Search code examples
pythonfaiss

Why a Faiss index works on macOS but not on Docker (TypeError in method)?


I'm trying to search for vectors using Faiss and access them through an API. All my packages are installed with Conda.

def get_similar_posts(embeddings: list[float]) -> list[str]:
    toSearch = np.array([embeddings])
    toSearch.reshape(1, len(embeddings))

    k = 30

    D, I = index.search(toSearch, k)

    print(D)

    return []

This snippet works perfectly fine on my MacBook Air M1. But as soon as I try to run it using Docker, Faiss returns this:

ERROR:    Exception in ASGI application
Traceback (most recent call last):
[...]
  File "/app/main.py", line 25, in read_root
    print(get_similar_posts(embed))
  File "/app/faiss_index.py", line 28, in get_similar_posts
    D, I = index.search(toSearch, k)
  File "/opt/conda/envs/env/lib/python3.10/site-packages/faiss/__init__.py", line 322, in replacement_search
    self.search_c(n, swig_ptr(x), k, swig_ptr(D), swig_ptr(I))
  File "/opt/conda/envs/env/lib/python3.10/site-packages/faiss/swigfaiss.py", line 7722, in search
    return _swigfaiss.IndexIDMap_search(self, n, x, k, distances, labels)
TypeError: in method 'IndexIDMap_search', argument 3 of type 'faiss::IndexIDMapTemplate< faiss::Index >::component_t const *'

I have tried to rebuild the index again using Float32, but it didn't make any difference. Digging through the Faiss code didn't give me any clues either.


Solution

  • I have fixed it.

    First, as stated in the GitHub, I had to set the type of my array to float32. But that wasn't enough. Faiss was still returning an error. I had to make sure k was an integer.

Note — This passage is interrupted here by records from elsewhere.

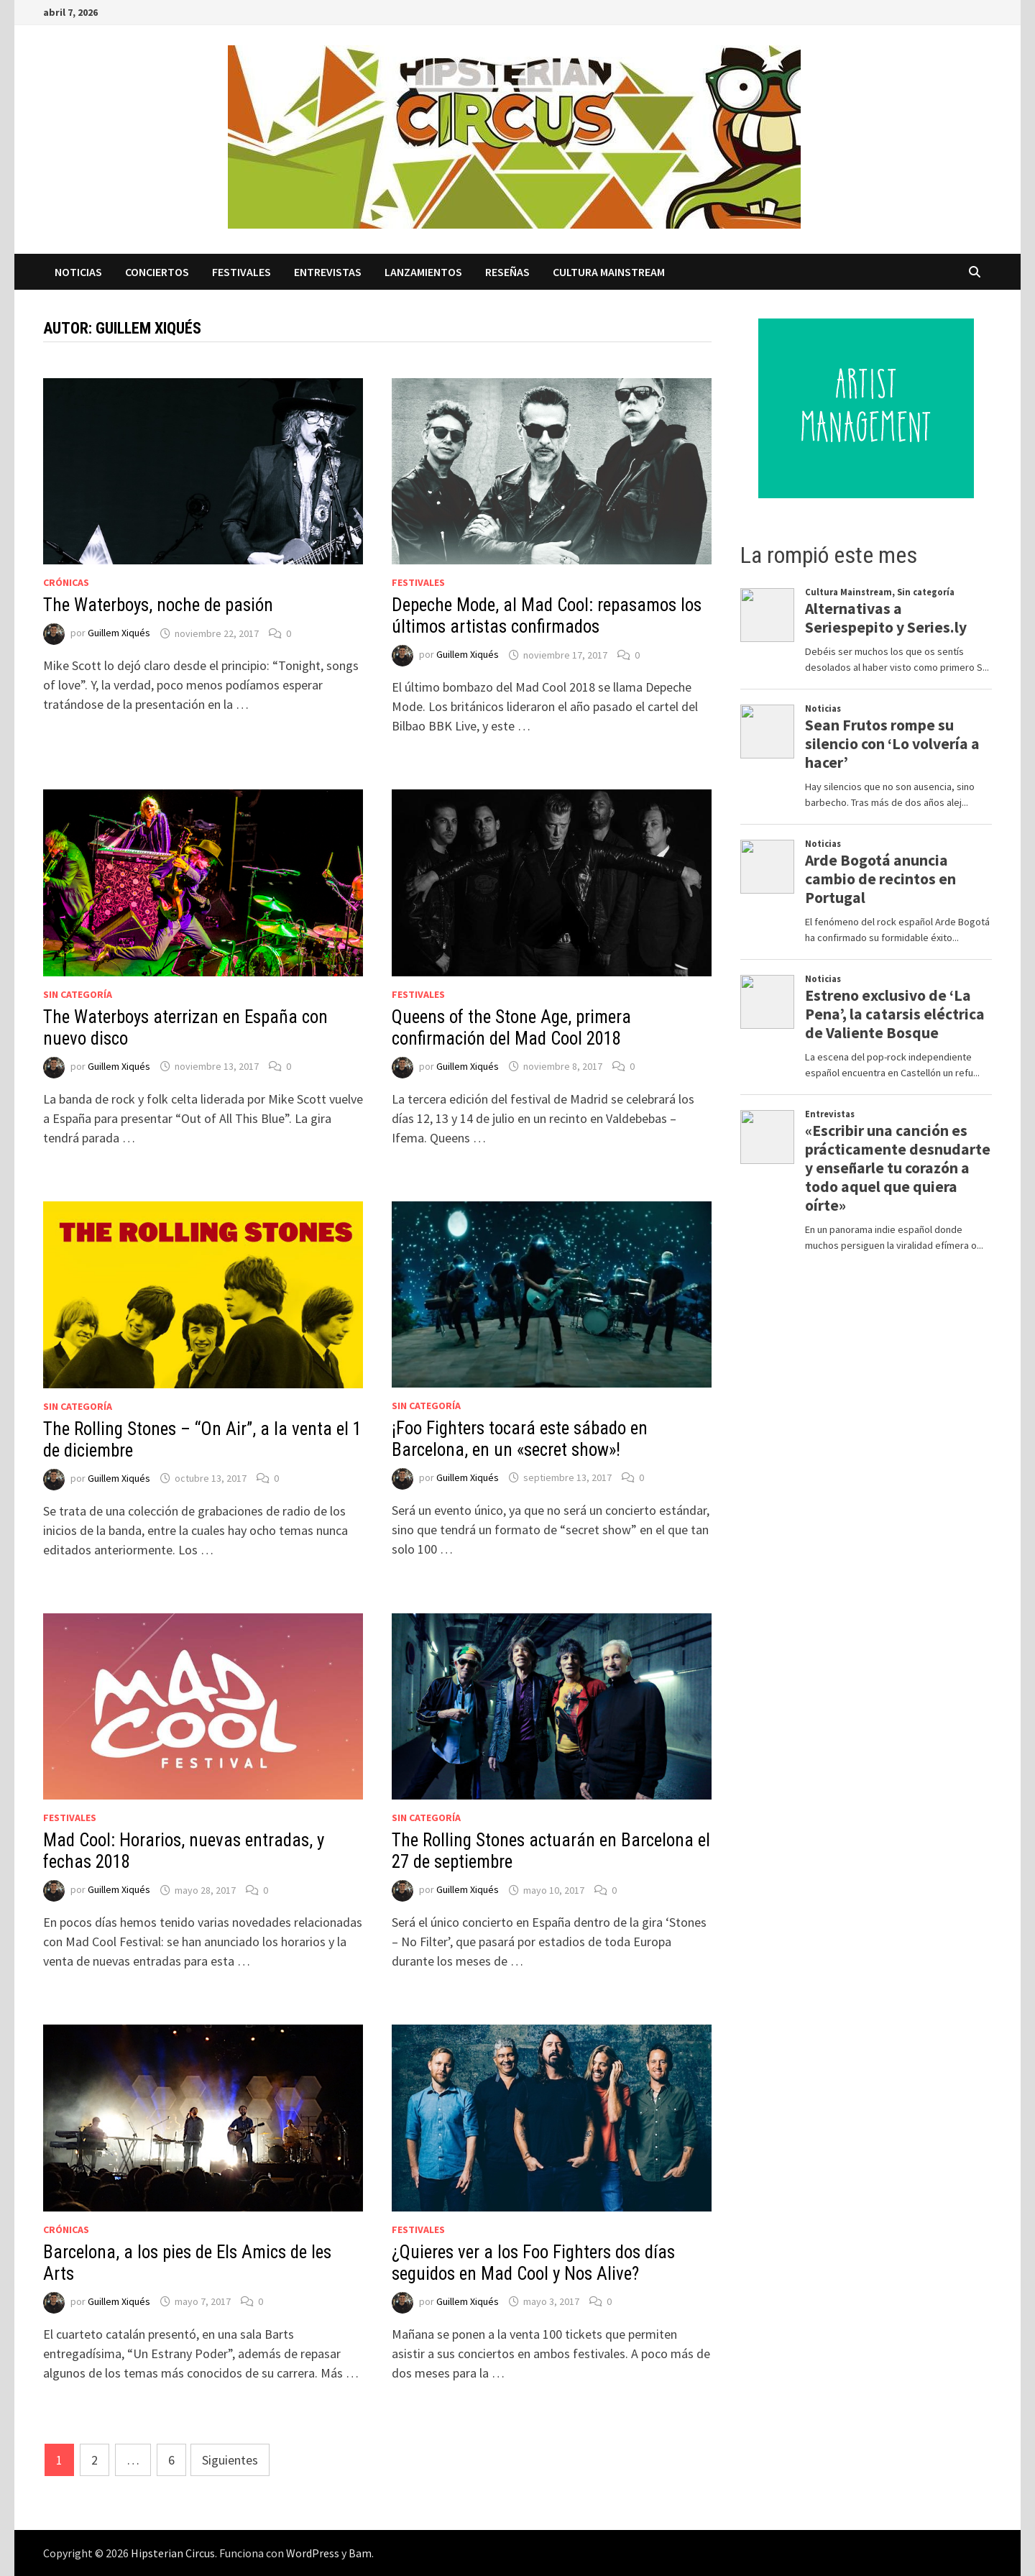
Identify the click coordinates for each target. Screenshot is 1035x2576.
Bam (360, 2553)
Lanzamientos (423, 272)
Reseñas (507, 272)
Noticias (78, 272)
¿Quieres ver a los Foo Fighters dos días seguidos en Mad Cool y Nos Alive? (533, 2263)
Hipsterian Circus (173, 2553)
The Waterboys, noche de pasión (158, 605)
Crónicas (66, 582)
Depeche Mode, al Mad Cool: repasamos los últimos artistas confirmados (547, 616)
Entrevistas (328, 272)
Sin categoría (77, 994)
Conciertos (157, 272)
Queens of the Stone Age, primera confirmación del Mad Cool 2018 (511, 1028)
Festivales (241, 272)
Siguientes (230, 2460)
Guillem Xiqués (119, 633)
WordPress (312, 2553)
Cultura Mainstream (609, 272)
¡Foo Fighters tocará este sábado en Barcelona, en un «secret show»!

    Here is the full snippet:

    def get_similar_posts(embeddings: list[float]) -> list[str]:
        toSearch = np.array([embeddings]).astype("float32")
        toSearch.reshape(1, len(embeddings))
    
        k = 30
        k = int(k)
    
        D, I = index.search(toSearch, k)
    
        print(D)
    
        return []
    

    I don't really know the reasons, but it's fixed.